» PROBLEM DETAILS
Return the records exactly as they stand, and keep the pictures out of the copy.

» MATERIAL PROVIDED
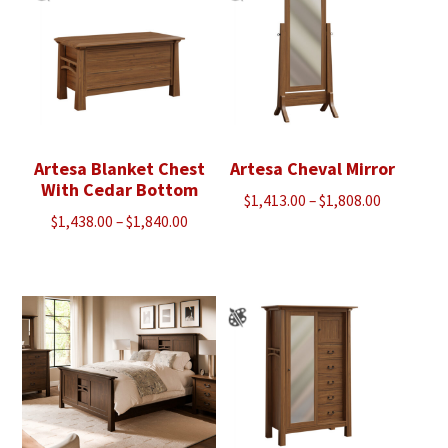
Artesa Blanket Chest
Artesa Cheval Mirror
With Cedar Bottom
Price
$
1,413.00
–
$
1,808.00
Price
$
1,438.00
–
$
1,840.00
range:
range:
$1,413.00
$1,438.00
through
through
$1,808.00
$1,840.00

» EXERCISE RESPONSE
Artesa Blanket Chest
Artesa Cheval Mirror
With Cedar Bottom
Price
$
1,413.00
–
$
1,808.00
Price
$
1,438.00
–
$
1,840.00
range:
range:
$1,413.00
$1,438.00
through
through
$1,808.00
$1,840.00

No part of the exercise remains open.